TATHATA is a word used in Buddhist philosophy to designate the ultimate nature of things. It is one of the many words of Sanskrit origin associated with the remarkable study and categorisation of human consciousness that lies at the heart of such disciplines as yoga. I hesitate to call it a science of consciousness, since it is not science as Westerners think of it, relying on insight and meditation rather than objectivity and repeatability, but it can still be of great interest to Westerners, though New Age attempts to link it to quantum physics have attracted some derision among the more hard-headed in the scientific community. Certainly TATHATA, which involves appreciating the miraculous that lies at the heart of the mundane and everyday, is something that can well be understood by poets. As one master wrote, 'the real miracle is not to walk on water or in thin air, but to walk on earth. Every day we are engaged in a miracle which we don't even recognize: a blue sky, white clouds, green leaves, the black, curious eyes of a child--our own two eyes.

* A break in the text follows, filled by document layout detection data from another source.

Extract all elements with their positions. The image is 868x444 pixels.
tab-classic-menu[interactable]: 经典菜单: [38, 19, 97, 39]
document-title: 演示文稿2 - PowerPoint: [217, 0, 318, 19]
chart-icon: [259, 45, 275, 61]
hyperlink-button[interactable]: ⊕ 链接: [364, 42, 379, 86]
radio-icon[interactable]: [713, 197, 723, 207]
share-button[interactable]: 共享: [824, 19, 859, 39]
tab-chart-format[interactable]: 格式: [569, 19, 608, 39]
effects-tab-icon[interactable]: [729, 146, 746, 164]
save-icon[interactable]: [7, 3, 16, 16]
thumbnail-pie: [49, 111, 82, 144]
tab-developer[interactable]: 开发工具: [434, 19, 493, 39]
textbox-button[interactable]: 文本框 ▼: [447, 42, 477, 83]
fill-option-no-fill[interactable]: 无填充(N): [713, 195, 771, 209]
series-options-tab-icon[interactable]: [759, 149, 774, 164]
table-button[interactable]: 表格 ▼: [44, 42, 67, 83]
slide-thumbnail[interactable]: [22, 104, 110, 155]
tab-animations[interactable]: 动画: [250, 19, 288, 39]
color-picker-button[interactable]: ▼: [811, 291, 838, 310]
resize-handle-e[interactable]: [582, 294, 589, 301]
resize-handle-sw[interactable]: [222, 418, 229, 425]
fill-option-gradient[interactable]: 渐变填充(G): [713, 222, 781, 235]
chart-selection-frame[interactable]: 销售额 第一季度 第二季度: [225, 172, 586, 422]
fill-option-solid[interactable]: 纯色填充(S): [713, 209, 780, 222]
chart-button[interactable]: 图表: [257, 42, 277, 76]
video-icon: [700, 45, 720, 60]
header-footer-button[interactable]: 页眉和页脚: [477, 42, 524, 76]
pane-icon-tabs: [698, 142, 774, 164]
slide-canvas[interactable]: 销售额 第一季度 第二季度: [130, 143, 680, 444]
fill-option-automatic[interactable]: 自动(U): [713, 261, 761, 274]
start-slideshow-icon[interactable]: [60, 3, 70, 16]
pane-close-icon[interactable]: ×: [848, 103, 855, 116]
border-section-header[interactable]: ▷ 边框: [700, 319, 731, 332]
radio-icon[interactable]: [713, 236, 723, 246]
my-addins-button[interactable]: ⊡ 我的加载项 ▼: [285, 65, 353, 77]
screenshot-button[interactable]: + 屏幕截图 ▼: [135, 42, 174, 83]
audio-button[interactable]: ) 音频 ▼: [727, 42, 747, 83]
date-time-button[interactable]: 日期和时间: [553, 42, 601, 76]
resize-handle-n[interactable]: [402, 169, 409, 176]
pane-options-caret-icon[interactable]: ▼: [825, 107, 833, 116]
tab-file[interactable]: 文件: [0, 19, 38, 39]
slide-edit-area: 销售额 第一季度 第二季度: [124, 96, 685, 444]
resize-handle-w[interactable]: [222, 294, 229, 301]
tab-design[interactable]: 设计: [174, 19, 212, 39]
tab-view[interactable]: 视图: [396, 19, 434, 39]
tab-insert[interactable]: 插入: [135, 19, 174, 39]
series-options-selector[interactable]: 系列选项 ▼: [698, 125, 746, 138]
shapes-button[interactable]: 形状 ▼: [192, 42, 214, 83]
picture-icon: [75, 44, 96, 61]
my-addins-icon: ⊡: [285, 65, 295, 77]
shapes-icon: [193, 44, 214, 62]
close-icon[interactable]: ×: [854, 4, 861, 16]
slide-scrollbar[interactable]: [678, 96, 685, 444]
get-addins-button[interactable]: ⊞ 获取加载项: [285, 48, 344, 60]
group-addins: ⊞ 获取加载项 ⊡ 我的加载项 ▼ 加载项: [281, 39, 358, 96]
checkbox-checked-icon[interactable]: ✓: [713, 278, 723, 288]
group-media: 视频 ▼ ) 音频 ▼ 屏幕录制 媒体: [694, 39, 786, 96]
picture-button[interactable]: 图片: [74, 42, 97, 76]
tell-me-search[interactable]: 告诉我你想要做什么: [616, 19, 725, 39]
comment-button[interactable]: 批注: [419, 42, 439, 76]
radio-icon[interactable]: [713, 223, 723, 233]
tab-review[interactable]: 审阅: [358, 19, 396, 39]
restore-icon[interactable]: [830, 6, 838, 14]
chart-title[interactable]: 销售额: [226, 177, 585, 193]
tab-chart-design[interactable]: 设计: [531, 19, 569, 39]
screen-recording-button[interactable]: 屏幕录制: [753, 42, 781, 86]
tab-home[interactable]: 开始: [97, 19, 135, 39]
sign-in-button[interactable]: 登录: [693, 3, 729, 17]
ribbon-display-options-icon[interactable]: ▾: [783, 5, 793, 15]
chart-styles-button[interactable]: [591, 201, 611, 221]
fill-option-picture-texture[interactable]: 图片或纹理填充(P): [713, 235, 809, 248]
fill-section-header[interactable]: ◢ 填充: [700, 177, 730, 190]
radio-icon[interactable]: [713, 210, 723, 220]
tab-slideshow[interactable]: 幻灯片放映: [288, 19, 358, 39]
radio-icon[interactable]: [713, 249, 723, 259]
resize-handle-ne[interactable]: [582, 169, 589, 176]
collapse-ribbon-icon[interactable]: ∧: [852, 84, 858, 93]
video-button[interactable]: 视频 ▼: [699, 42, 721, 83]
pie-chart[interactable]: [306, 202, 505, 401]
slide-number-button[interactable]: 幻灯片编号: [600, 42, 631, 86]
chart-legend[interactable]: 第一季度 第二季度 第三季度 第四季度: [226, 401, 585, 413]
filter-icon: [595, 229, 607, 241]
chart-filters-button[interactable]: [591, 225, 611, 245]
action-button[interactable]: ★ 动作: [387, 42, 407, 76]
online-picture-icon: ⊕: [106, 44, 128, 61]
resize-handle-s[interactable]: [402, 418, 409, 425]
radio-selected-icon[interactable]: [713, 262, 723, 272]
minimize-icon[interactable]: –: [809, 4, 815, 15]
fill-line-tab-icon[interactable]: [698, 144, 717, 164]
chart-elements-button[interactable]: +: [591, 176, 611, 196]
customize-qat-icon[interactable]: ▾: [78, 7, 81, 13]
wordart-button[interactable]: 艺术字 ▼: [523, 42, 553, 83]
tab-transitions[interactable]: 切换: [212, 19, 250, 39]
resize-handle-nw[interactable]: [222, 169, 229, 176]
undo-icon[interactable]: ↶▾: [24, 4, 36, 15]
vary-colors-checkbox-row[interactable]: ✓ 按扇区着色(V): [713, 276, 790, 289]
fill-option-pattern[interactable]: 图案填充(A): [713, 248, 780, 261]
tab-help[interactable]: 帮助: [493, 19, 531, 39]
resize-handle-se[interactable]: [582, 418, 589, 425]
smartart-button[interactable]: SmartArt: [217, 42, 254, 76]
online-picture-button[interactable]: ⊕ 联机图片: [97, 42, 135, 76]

All is a miracle'. And Buddha referred to himself as the Tathatagata: 'one who has arrived at suchness', who lives each moment to the full.

Two more related words new to CSW15 are DHYANA, a profound state of meditation, and ANANDA, extreme happiness or bliss; to these one may possibly add DOSHA, on of three energies believed in ayurvedic medicine to circulate in the human body. We also gain two more variant spellings of that branch of yoga known as ASHTANGA: to wit, ASTANGA and ASTHANGA.

Finally two more new words associated with the Hindu religion: SAMSKARA, a Hindu purification ceremony and SATSANG, a sacred gathering.